International Women's Day

Hofmann and Moreno on Intimate Economies

Susanne Hofmann and Adi Moreno, editors of Intimate Economies: Bodies, Sexualities, and Emotions on the Global Market, discuss intimate economies in the context of sexism, racism and xenophobia.

In the past months we have seen intensifying trends towards an acceptance of sexism, racism, and xenophobia in the United States and Europe. Movements and organizations that promote “family values,” pro-natalism, and hetero-normativity receive extensive media attention, official approval, and governmental financial resources. Within this social climate of hostility toward women’s rights, sexual difference, and diversity, it is more important than ever to talk back and support the struggles of intimate laborers, who utilize their sexuality, bodies, and emotions to generate income.

In the face of limited access to well-paid work opportunities, women all over the world resort to intimate labor as one option to get ahead in life and improve their livelihoods. Often, women combine their search for more and better-paid work opportunities with migration to rich countries where they can access higher wages. However, rigid border enforcement and immigration regimes have in recent years complicated women’s international mobility considerably, exposing many to dangerous journeys and reliance on migration facilitators. While public debates focus on the vulnerability of women who migrate, the responsibilities of the state and the role of capitalist practices are often obscured.

Despite trajectories of political mobilization, intimate workers have repeatedly been ignored by governments and received little societal support. This year, for instance, sex workers were included for the first time in the International Women’s Day demonstration in Argentina. They joined the women’s strike on the 8th of March in Buenos Aires to denounce and protest their continuous criminalization, stigmatization, and prosecution. The women refused to work on that day in order to demand labor rights from the state. They wanted to put an end to working in secrecy and request a legal framework that would allow them to access rights.

In light of current debates around the banning of reproductive commerce in many countries across the Global South, intimate laborers who provide reproductive services have had difficulties making their demands for the protection of their rights heard. The experiences and reasoning of women involved in reproductive commerce continue to be excluded from public debate, and therefore the meaning and values of trade in gestation, gametes, and reproductive means remain uncontested. The needs and rights of reproductive workers are currently not seriously being addressed; and, as a result, exploitation, harm, and perilous practices are common.
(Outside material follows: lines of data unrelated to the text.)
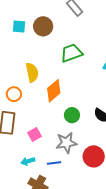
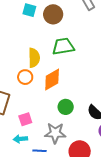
green trapezoid: (72, 53) -> (63, 46), moved
orange circle: (14, 94) -> (25, 77), moved
cyan arrow: (28, 161) -> (20, 139), moved

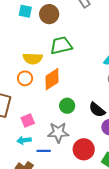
yellow semicircle: (34, 58) -> (33, 59), turned 96

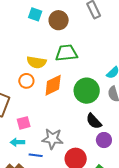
green circle: (67, 106) -> (87, 91), moved, size x1.6

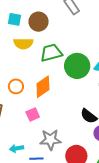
yellow semicircle: (37, 62) -> (23, 43), moved
green circle: (87, 91) -> (77, 66), moved
pink square: (24, 123) -> (33, 115), moved

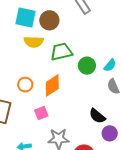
cyan square: (15, 19) -> (25, 18), size x1.5
green circle: (77, 66) -> (87, 66), size x0.7

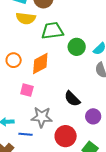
pink square: (41, 113) -> (27, 90), turned 32
black semicircle: (97, 116) -> (72, 99), moved

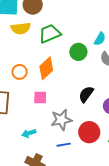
green circle: (77, 47) -> (78, 52), moved
black semicircle: (72, 99) -> (86, 94), turned 96
blue line: (25, 134) -> (64, 145), moved

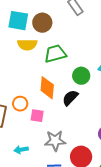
orange diamond: (46, 68) -> (47, 88), turned -50
orange circle: (20, 72) -> (20, 104), moved
black semicircle: (86, 94) -> (70, 98), moved

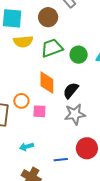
brown circle: (42, 23) -> (48, 17), moved
green circle: (81, 76) -> (79, 55), moved
gray star: (55, 141) -> (75, 114), moved

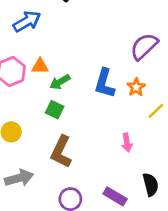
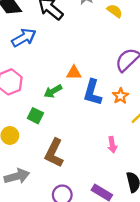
orange triangle: (40, 66) -> (74, 73), moved
green square: (55, 110) -> (35, 116), moved

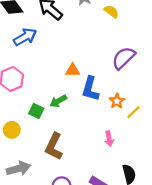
green arrow: (53, 91) -> (58, 101), moved
orange star: (120, 96) -> (117, 101), moved

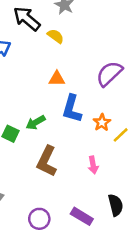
yellow semicircle: (111, 11) -> (56, 36), moved
orange triangle: (73, 70) -> (57, 79), moved
brown L-shape: (54, 146) -> (47, 161), moved

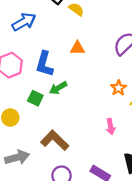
blue L-shape: (72, 109) -> (44, 64), moved
brown L-shape: (47, 161) -> (55, 140), moved, turned 108

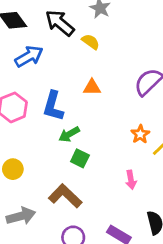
green square: (35, 98) -> (80, 158), moved

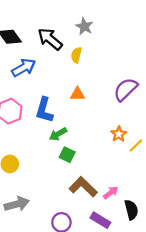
yellow semicircle: (91, 42) -> (76, 55), turned -112
pink arrow: (131, 180) -> (111, 193), moved, turned -119
brown L-shape: (65, 196) -> (83, 187), moved

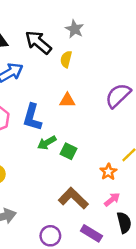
orange star: (119, 134) -> (108, 172), moved
green square: (67, 155) -> (68, 151), moved
pink arrow: (111, 193) -> (112, 200), moved

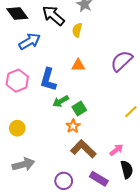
green square: (68, 151) -> (79, 109), turned 32
orange star: (108, 172) -> (73, 126), moved

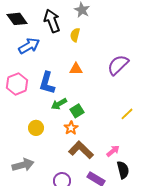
black arrow: (53, 16) -> (52, 21), turned 30
yellow circle: (17, 128) -> (36, 128), moved

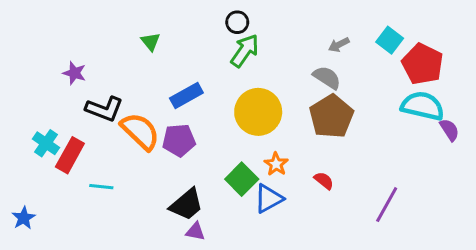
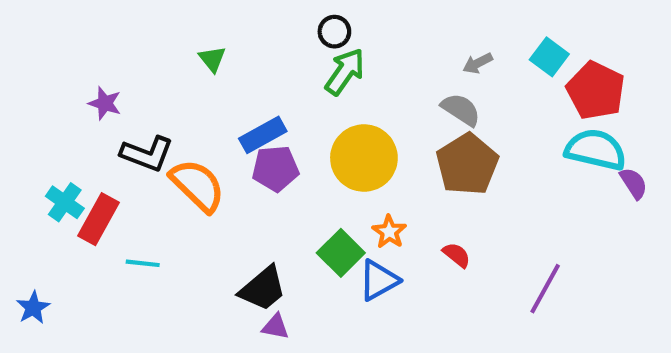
purple pentagon: (179, 140) -> (275, 169), moved

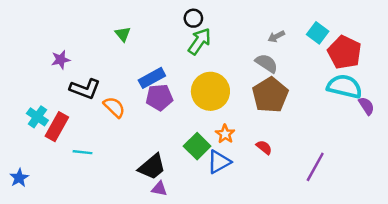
purple star: (105, 103) -> (61, 60), turned -30
orange semicircle: (198, 185) -> (114, 107), size x0.7

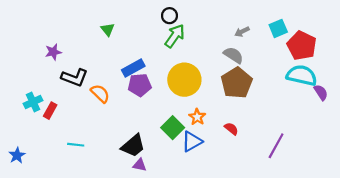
cyan square: (318, 33) -> (278, 28), turned 30
cyan cross: (37, 117) -> (33, 102), turned 30
red rectangle: (57, 127) -> (50, 111), size x0.7
cyan line: (83, 152) -> (76, 145), moved

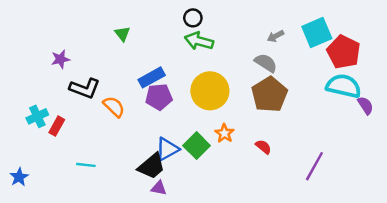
cyan square: (278, 28) -> (317, 32), size x1.4
green arrow: (175, 36) -> (199, 41), turned -110
blue triangle: (192, 141) -> (167, 149), moved

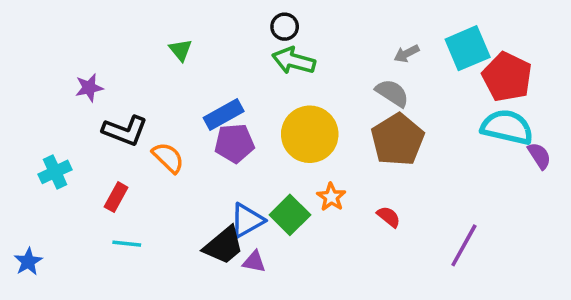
red rectangle: (57, 126) -> (116, 197), moved
purple triangle: (159, 188) -> (254, 262), moved

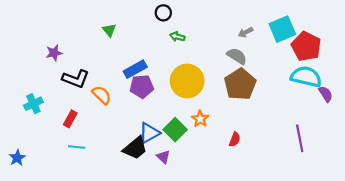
black circle: (285, 27) -> (163, 13), moved
green arrow: (294, 61) -> (177, 37), size x0.6
red semicircle: (389, 217) -> (235, 139), moved, turned 72
purple line: (464, 245) -> (300, 138), moved, turned -40
purple triangle: (254, 262) -> (163, 157), moved, turned 32

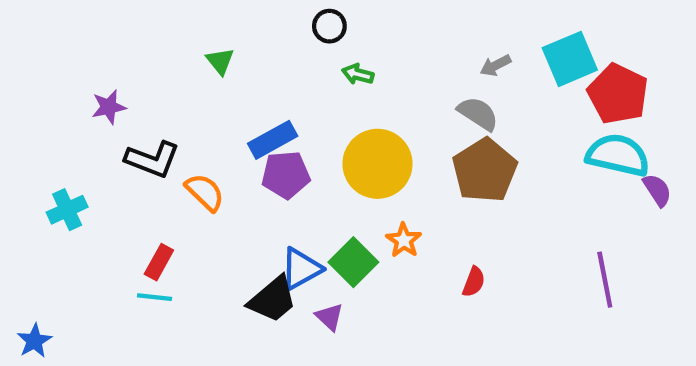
red rectangle: (70, 119) -> (159, 262), moved
blue star: (17, 158) -> (34, 341), moved

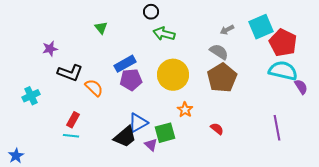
green arrow: (358, 74) -> (164, 34), size x1.5
green square: (353, 262) -> (165, 133), moved, turned 30
red semicircle: (474, 282) -> (217, 129), turned -72

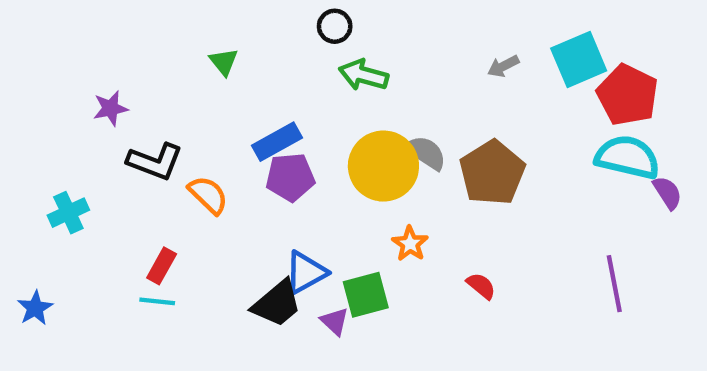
gray semicircle: (219, 52) -> (426, 153), moved
blue star: (16, 156) -> (35, 308), moved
With many political measures currently directed toward stopping support for feminist organizations worldwide (organizations that provide women with access to effective and affordable birth control among other services), it is clear that women’s reproductive rights are currently being fiercely contested again. Just like the rights to contraception and safe abortions, reproductive services should be viewed from the vantage point of women who provide such services. Therefore, an agenda that resists stigmatizing intimate laborers, while paying attention to the harm and risk that are often involved in intimate markets, seems more relevant than ever.

Our edited collection Intimate Economies: Bodies, Emotions and Sexualities on the Global Market provides examples of gendered ways of using sexual, affective, and bodily capacities to achieve personal socio-economic advancement. In conjunction with persisting economic inequalities between the Global North and South, intimate economies have expanded throughout the globe, but especially in contact zones, in which actors from economically unequal backgrounds meet (such as international borders, tourism locations, or biomedical laboratories).

The contributions to this book exhibit the ambivalences of placing one’s intimate capacities on the market. Whilst the intimate economy has become a major economic niche for workers from the Global South, the bodies and affective qualities of intimate workers become resources for the self-actualization of affluent elites, be it through the enjoyment of sexual services or the provision of babies for purchase.

Our collection is not about deciding or arguing over whether or not to commercialize intimate aspects of oneself is right or wrong. Rather, our book seeks to foreground the perspectives of people who take part in markets for intimate and embodied trade. From their accounts we can learn in what ways technologies, legal regulations, and social contexts matter to the lived experiences of people involved in intimate work. We can also learn about what we can do to help improve their labor conditions. Instead of focusing on combatting intimate economies, it matters that we respect intimate laborers, value their work, contribute to end societal stigma against them, and be reliable long-term allies in their fight to secure rights to safety at work, bodily integrity, and secure migration routes.


Susanne Hofmann is currently guest professor at the Institute for Migration Research and Intercultural Studies (IMIS) at the University of Osnabrück. Her research explores training schemes on human trafficking prevention in Brazil and Mexico.

Adi Moreno is a research fellow at the Haifa Feminist Institute. Her research interests involve family practices, assisted reproduction markets and non-normative forms of parenting in the Israeli LGBT community.